Patch numeric underscores #112

Merged

Conversation

takenobu-hs
Copy link
Contributor

Dear authors,

Sorry if it is not the correct procedure.
Could you please fix this for syntax highlighting of numeric literals?

This patch contains three fixes:

  • Add constant.numeric.hexfloat.haskell for HexFloatLiterals extension 1
  • Add constant.numeric.binary.haskell for BinaryLiterals extension 2
  • Modify lit_num for NumericUnderscores extension 3 4

I visually checked this patch with the these files 5 6.

Thanks for your wonderful work

* Add constant.numeric.hexfloat.haskell for HexFloatLiterals extension [1]
* Add constant.numeric.binary.haskell for BinaryLiterals extension [2]
* Modify lit_num for NumericUnderscores extension [3][4]
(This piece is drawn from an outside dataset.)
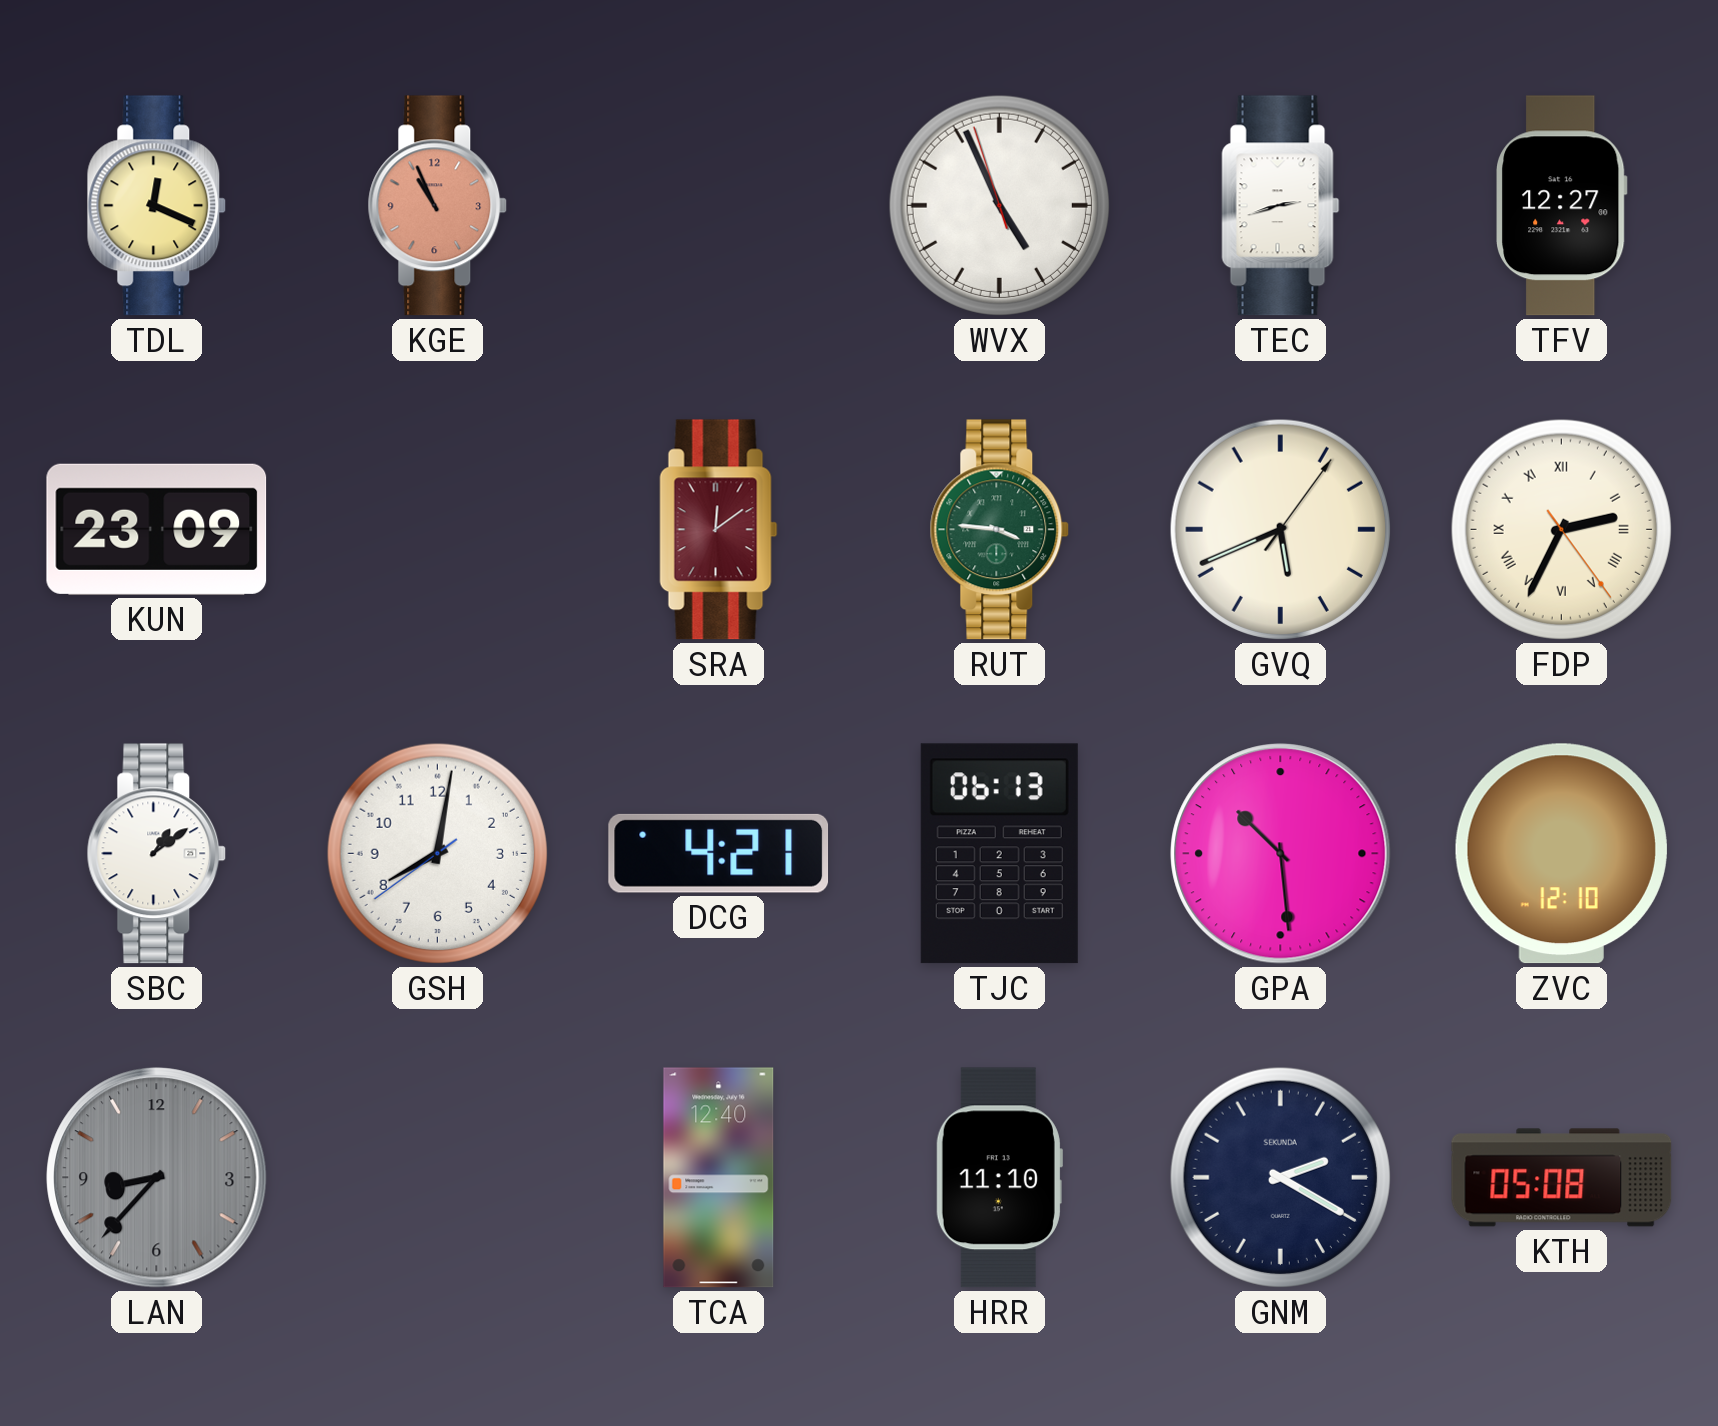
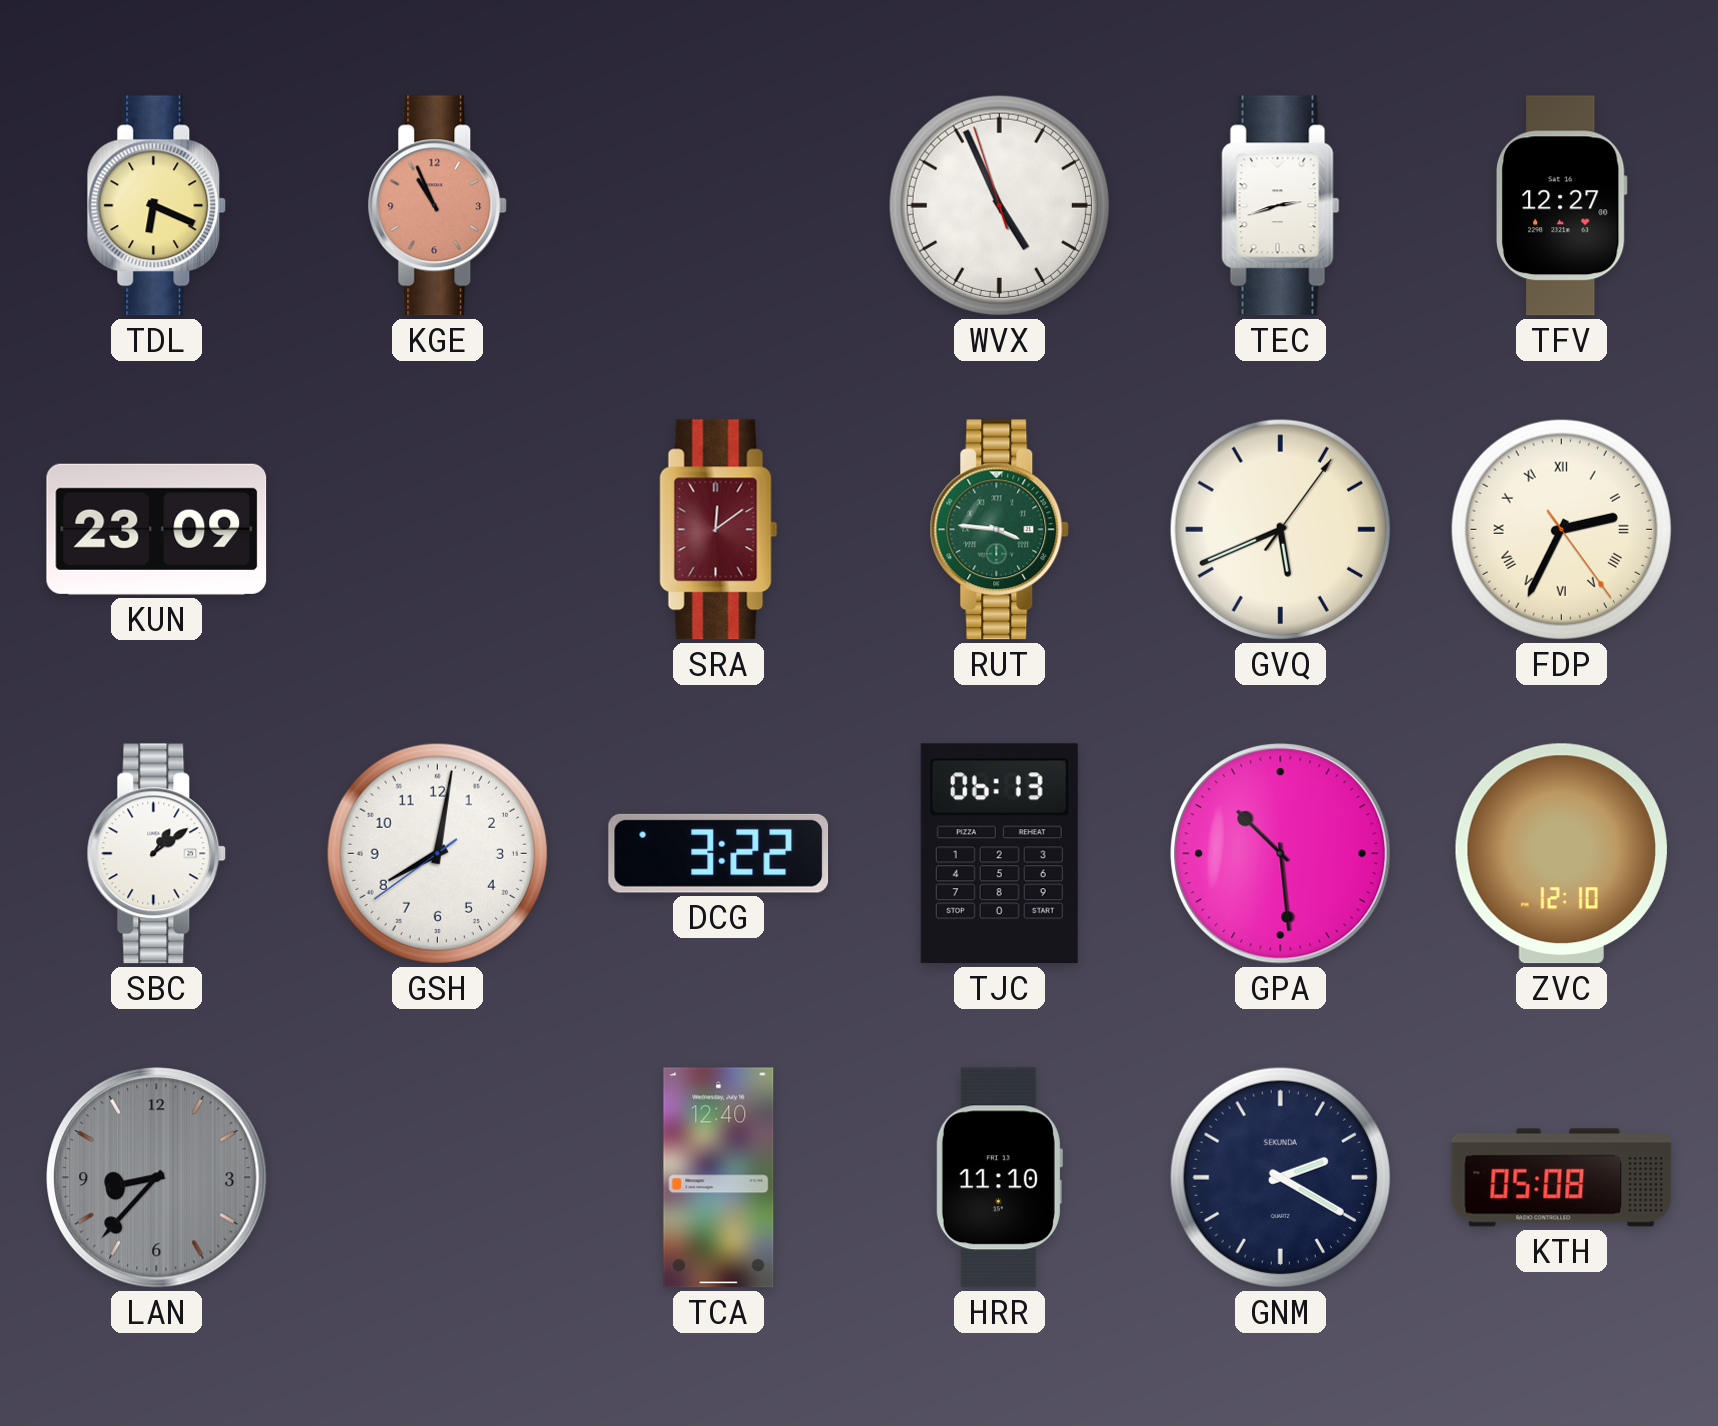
TDL: 12:19 -> 6:19
DCG: 4:21 -> 3:22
[1]: https://ghc.haskell.org/trac/ghc/ticket/9224
[2]: https://ghc.haskell.org/trac/ghc/ticket/13126
[3]: https://ghc.haskell.org/trac/ghc/ticket/14473
[4]: https://github.com/ghc-proposals/ghc-proposals/blob/master/proposals/0009-numeric-underscores.rst
@lierdakil
Copy link
Contributor

Hello. Thank you for your contribution. I can't not notice though that except BinaryLiterals other proposals aren't implemented in any of the currently-released GHC versions (please correct me if I'm wrong). I'm a bit reluctant to include experimental GHC features here.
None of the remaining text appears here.